Recently, Ukraine's war refugee stream in Latvia has dramatically decreased. Meanwhile, those who have settled are finding jobs and many are learning the Latvian language, Latvian Radio reported on May 14.

Rēzekne is one of the cities in Latgale where some 300 Ukrainian war refugees are currently settled. On a workday evening, Ukrainians, Latvians and Latgalians gathered at Rēzekne National Society House to prepare a huge camouflage net, which is expected to be brought to Ukraine soon.

"The net workshop is divided into two parts. In one room, girls cut fabrics that have been donated because they have to make ribbons so they can weave them in the net. In one room, girls cut and in another room, men weave the net," said Daiga Stavska, who was born in Latvia but has lived in Ukraine for the past 30 years.

Now she and her husband, fleeing war, live in Latvia, while two of their sons remained in their homeland and are in the Ukrainian army.

"Our two children were in the war. Both are now in rehab following the injury. What's next, we don't know for now. Health problems for both. We wait every morning for news from them. When there is no news, I immediately start to worry, but we are used to calming ourselves down and believing everything will be fine," Daiga said.

Typically, the net weaving takes place on Wednesdays, and the number of attendees does not decline, with about 10 people each time.

In total, around 40,000 refugees from the war in Ukraine have ended up in Latvia, 35% or about 9,000 have found a job, according to the State Revenue Service.

Daiga Stavska noted that it is currently difficult to say how many Ukrainian refugees live and work in Rēzekne, as each tries to set up their own lives. Many go further to Europe after a while or return to Ukraine. She herself works in Rēzekne, and, thanks to her command of Latvian and her pedagogical education, she could take up work within a few weeks.

"Two years ago, we returned from Ukraine with our husband. Almost from the first day, April 1, I started working in school – teaching Latvian to Ukrainian children. Like last summer, I will also be conducting Latvian language courses for Ukrainians this summer, "said Daiga.
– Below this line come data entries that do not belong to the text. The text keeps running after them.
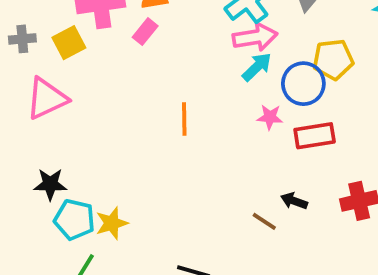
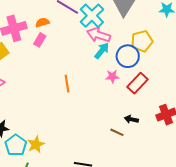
pink arrow: (255, 37) -> (99, 35), turned -145
red rectangle: (315, 136) -> (137, 83), turned -30
cyan pentagon: (74, 220) -> (16, 145), turned 30

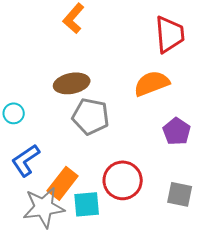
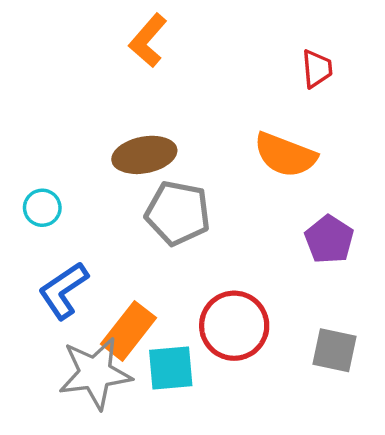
red trapezoid: (170, 34) -> (317, 69), size x0.6
orange semicircle: (152, 83) -> (285, 155), turned -138

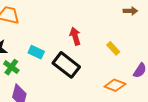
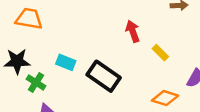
red arrow: (75, 36) -> (133, 31), moved

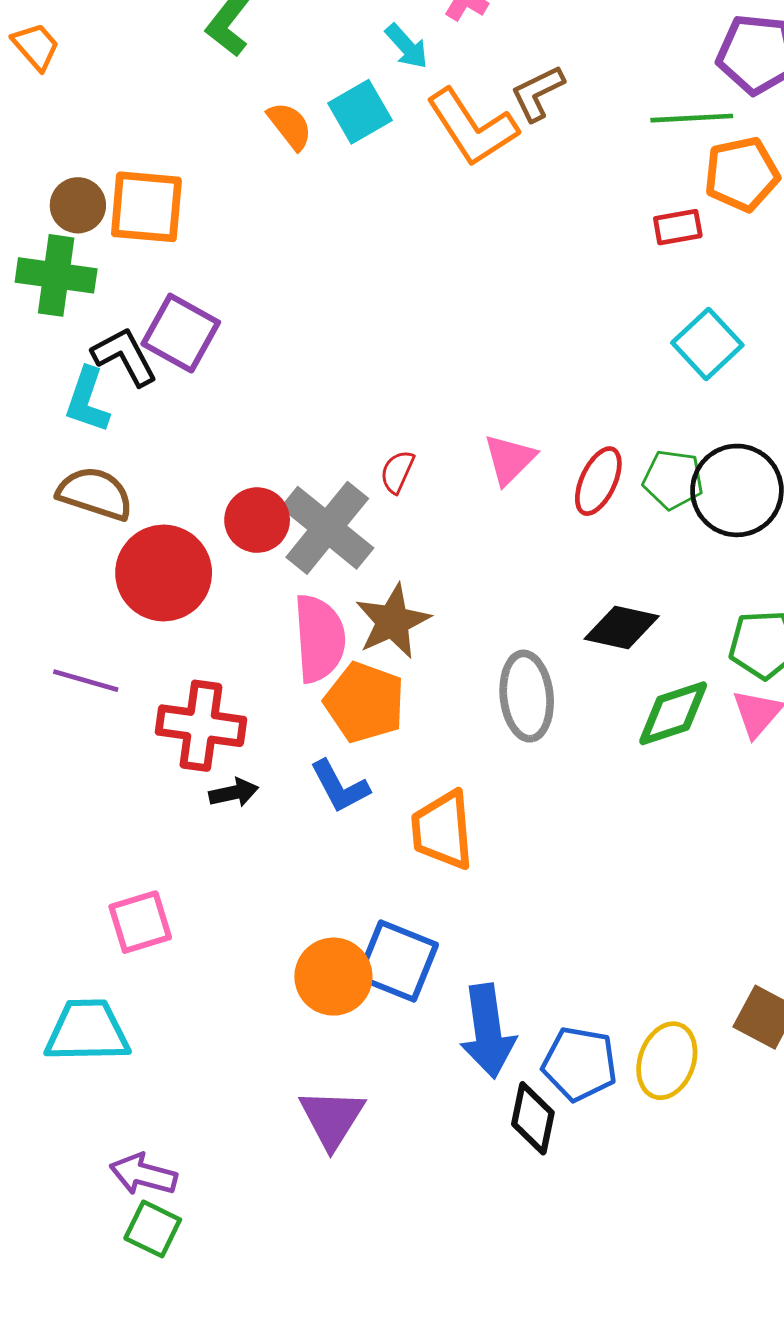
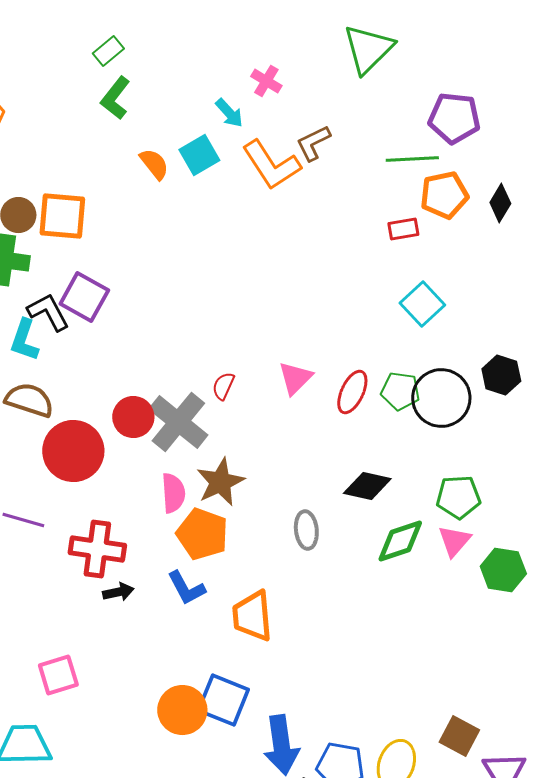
pink semicircle: (319, 638) -> (173, 493), size x0.7
gray ellipse: (527, 696) -> (306, 530), size x0.7

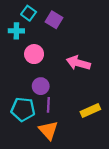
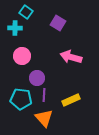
purple square: (54, 20) -> (58, 23), moved
pink circle: (34, 54) -> (22, 56), moved
yellow rectangle: (90, 110) -> (71, 100), moved

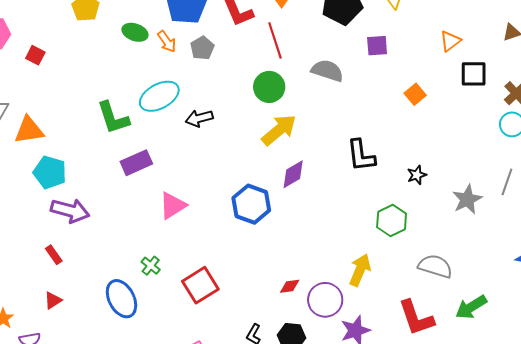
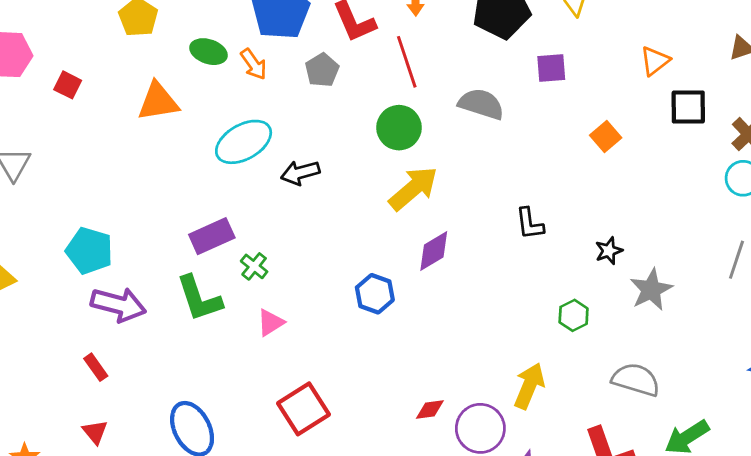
gray pentagon: (202, 48) -> (322, 70), moved
green L-shape: (113, 118) -> (199, 298), moved
orange triangle: (29, 130) -> (158, 102), moved
black L-shape: (361, 155) -> (530, 224), size x0.7
gray star: (467, 199) -> (651, 290), moved
blue hexagon: (251, 204) -> (375, 294), size x0.7
pink triangle: (173, 206) -> (271, 322), moved, size x0.7
green hexagon: (392, 220) -> (574, 315), size x0.7
green cross: (151, 266) -> (254, 266), moved
red triangle: (53, 300) -> (95, 432), turned -36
Within two years, most Ukrainians known to Daiga have undergone one or even several Latvian language training courses and found work. 'Works in very different places: cafes, pizzerias, sewing companies, factories, a meat production plant. Some people need Latvian. But for girls who work in a meat shop, they don't need much Latvian. And they don't have time to learn either, because they work from eight in the morning to eight in the evening and the kids are still at home," Daiga said.

Not all have found work, so benefits can be received at the social services.

Gunārs Arbidāns, head of the Social Service in Rezekne, said that of the 1,200 who have arrived in Rēzekne in total, 900 have left Latvia, while some of those left receive state benefits.

"As of 2022, when the war broke out in Ukraine, 663 Ukrainian people have received social assistance in the city of Rezekne. Currently, 330 people living in Rezekne receive social assistance. Initially, the crisis allowance and the allowance granted to host households were requested. There are nine benefits for the given moment as support for Ukrainians. They relate to children: support for the performance of the duties of a guardian, allowance for the maintenance of an unaccompanied child, and allowance for the purchase of clothing and medical supplies. The next most sought-after benefit is the GMI benefit, and the second most sought-after is the housing benefit with a rental contract for households from Ukraine. In April, 120 households received the benefit. The system for support is the same as for our people," Arbidāns said.